What lines in the material hold the string "input"? Copy out each of them.

### [Given records]
────

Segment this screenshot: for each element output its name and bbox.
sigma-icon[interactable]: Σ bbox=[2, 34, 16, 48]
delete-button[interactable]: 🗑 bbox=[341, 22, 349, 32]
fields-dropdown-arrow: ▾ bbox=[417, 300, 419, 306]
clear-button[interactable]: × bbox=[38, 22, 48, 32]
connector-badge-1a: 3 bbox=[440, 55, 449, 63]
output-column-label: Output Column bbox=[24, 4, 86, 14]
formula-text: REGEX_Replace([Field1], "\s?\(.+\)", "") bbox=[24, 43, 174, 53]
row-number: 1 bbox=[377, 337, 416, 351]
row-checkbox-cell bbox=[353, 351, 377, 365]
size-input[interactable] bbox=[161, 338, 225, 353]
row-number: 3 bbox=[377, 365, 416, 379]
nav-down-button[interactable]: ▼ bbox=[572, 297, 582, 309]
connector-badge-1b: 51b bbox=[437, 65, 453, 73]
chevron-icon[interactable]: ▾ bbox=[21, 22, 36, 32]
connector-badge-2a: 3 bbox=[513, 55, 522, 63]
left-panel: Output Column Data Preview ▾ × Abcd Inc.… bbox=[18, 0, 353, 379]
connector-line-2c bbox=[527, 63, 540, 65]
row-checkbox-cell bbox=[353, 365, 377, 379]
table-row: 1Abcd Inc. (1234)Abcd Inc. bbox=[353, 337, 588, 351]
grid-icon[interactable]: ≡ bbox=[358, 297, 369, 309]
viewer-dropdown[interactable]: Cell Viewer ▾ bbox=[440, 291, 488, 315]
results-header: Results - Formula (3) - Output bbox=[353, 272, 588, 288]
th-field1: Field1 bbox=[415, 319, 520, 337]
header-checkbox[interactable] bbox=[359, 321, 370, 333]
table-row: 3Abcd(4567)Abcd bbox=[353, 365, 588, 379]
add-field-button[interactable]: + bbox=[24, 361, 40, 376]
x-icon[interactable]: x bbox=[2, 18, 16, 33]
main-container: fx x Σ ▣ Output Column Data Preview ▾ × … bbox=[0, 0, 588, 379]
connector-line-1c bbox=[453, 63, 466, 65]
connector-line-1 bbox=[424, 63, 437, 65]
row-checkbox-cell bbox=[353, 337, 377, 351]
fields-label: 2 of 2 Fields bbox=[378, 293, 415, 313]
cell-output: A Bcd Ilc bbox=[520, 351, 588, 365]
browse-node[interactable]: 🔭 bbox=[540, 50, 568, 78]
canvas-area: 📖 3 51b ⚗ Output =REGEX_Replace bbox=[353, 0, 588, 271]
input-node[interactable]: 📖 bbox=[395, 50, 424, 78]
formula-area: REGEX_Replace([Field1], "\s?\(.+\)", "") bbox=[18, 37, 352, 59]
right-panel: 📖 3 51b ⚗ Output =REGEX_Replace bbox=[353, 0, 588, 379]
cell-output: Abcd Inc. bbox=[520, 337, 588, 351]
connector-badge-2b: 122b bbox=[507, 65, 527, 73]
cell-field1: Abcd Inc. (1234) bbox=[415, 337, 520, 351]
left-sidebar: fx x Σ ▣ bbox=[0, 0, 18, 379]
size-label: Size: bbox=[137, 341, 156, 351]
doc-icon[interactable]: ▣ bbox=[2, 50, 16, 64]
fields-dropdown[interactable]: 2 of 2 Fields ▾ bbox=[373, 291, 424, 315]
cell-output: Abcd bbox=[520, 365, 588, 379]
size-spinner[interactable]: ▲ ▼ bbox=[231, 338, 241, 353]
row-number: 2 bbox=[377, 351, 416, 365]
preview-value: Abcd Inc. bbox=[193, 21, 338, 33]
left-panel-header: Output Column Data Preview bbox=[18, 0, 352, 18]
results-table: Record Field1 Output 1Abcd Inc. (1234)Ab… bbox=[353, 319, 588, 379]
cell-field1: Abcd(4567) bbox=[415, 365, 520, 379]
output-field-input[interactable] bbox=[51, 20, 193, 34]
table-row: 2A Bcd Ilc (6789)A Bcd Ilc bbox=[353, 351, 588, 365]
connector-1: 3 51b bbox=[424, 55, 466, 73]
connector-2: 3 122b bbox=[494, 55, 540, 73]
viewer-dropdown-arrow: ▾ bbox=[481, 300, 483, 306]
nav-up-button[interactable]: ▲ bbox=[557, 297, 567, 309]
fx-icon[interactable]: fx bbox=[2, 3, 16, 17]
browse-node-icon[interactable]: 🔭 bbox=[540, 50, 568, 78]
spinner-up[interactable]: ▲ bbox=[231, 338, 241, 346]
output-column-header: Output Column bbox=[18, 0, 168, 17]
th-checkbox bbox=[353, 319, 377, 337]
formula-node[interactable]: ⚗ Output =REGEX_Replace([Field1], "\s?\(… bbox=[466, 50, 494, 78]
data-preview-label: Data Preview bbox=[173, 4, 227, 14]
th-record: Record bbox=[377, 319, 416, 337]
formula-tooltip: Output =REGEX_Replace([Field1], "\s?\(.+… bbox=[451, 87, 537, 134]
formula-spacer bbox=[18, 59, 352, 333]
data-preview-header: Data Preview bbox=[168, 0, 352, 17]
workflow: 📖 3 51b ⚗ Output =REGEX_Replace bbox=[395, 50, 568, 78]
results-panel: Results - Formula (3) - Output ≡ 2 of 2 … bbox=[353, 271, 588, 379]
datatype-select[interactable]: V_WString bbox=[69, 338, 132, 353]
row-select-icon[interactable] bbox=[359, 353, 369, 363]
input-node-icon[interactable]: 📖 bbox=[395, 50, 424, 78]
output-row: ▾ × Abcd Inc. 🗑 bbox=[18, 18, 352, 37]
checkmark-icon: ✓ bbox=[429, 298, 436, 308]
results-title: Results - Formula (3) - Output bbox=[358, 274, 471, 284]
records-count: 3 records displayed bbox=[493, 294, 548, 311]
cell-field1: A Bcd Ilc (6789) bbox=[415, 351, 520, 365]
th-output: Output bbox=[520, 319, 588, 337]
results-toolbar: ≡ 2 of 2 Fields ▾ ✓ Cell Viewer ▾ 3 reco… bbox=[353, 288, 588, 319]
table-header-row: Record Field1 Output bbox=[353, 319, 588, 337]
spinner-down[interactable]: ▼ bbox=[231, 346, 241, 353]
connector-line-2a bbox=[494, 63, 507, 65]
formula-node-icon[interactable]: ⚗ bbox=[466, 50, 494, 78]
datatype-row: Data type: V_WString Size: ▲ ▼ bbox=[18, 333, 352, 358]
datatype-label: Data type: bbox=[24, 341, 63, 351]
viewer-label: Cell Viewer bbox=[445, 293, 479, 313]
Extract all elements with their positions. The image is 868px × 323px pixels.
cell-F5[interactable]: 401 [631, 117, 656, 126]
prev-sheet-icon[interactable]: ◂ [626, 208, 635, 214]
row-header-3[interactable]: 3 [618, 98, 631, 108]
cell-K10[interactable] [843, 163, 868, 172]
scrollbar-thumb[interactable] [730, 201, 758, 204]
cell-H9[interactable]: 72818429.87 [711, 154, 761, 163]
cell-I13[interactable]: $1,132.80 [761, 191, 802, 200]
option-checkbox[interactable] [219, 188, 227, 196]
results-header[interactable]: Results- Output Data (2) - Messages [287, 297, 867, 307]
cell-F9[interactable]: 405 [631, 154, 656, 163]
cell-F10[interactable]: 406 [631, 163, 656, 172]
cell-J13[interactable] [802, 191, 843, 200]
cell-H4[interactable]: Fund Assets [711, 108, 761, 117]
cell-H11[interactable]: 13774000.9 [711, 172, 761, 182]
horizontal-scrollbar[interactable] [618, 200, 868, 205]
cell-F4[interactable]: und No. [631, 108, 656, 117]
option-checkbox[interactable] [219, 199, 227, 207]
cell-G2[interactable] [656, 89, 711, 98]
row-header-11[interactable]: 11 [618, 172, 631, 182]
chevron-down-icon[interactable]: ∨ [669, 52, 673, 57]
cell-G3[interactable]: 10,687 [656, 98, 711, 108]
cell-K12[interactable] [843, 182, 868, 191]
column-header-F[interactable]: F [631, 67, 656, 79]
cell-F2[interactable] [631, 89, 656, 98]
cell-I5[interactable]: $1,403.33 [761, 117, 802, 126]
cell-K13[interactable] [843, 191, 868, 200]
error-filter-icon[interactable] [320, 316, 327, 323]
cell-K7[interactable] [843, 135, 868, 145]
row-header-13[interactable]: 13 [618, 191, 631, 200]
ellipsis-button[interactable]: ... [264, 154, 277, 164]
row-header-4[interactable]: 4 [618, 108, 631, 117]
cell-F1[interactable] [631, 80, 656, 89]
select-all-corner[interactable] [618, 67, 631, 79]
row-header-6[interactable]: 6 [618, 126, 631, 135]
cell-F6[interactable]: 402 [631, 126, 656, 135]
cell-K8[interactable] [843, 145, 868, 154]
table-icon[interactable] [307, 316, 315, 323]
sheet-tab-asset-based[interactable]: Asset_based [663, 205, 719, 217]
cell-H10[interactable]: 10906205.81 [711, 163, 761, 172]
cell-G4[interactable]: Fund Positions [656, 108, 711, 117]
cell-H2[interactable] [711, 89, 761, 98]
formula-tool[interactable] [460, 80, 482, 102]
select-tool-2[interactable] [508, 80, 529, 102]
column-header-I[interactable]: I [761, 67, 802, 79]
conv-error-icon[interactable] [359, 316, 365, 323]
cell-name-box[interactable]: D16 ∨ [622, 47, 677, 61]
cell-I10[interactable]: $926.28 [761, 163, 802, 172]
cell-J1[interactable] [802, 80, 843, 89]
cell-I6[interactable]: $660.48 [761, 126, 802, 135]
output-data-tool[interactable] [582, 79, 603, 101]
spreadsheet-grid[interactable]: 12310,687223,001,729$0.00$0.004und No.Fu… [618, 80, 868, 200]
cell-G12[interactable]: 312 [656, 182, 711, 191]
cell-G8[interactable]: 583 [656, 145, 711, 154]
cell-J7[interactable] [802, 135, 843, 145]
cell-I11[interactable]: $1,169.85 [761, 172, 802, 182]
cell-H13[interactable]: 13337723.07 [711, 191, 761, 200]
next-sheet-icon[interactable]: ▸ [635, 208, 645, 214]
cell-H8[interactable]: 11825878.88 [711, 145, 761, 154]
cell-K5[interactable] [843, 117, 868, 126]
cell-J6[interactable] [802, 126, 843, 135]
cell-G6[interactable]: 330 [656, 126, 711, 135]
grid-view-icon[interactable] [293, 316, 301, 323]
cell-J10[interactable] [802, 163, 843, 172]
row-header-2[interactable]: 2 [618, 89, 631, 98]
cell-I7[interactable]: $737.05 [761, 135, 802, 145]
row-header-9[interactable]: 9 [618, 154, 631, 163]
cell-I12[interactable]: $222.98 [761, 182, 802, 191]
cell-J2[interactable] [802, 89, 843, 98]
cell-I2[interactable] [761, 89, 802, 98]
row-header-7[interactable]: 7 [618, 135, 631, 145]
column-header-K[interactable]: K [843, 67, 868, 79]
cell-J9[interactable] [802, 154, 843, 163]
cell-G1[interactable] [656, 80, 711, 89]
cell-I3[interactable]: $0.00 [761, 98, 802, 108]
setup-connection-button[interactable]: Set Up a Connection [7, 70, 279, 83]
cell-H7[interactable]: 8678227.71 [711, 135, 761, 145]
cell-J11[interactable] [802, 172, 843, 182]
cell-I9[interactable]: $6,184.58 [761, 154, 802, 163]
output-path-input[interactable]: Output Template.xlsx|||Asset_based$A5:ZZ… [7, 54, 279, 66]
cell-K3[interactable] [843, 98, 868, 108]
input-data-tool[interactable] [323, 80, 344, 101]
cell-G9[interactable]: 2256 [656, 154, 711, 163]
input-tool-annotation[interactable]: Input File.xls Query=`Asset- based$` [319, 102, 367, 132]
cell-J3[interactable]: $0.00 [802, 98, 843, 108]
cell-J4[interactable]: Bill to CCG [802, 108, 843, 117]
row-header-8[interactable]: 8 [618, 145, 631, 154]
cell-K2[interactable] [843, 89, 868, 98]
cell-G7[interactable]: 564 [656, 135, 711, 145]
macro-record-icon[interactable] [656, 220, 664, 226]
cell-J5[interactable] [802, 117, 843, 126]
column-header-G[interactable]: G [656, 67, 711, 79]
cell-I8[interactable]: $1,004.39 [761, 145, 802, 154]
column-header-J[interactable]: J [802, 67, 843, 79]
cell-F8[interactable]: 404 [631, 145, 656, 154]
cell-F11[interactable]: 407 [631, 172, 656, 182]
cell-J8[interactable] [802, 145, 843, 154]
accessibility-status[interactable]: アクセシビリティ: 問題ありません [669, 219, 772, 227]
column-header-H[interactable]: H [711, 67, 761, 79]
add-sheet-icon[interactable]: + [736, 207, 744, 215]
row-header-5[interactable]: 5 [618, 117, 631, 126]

────

### [The completed task]
size-input[interactable] bbox=[161, 338, 225, 353]
input-node[interactable]: 📖 bbox=[395, 50, 424, 78]
output-field-input[interactable] bbox=[51, 20, 193, 34]
input-node-icon[interactable]: 📖 bbox=[395, 50, 424, 78]
output-path-input[interactable]: Output Template.xlsx|||Asset_based$A5:ZZ… [7, 54, 279, 66]
input-data-tool[interactable] [323, 80, 344, 101]
input-tool-annotation[interactable]: Input File.xls Query=`Asset- based$` [319, 102, 367, 132]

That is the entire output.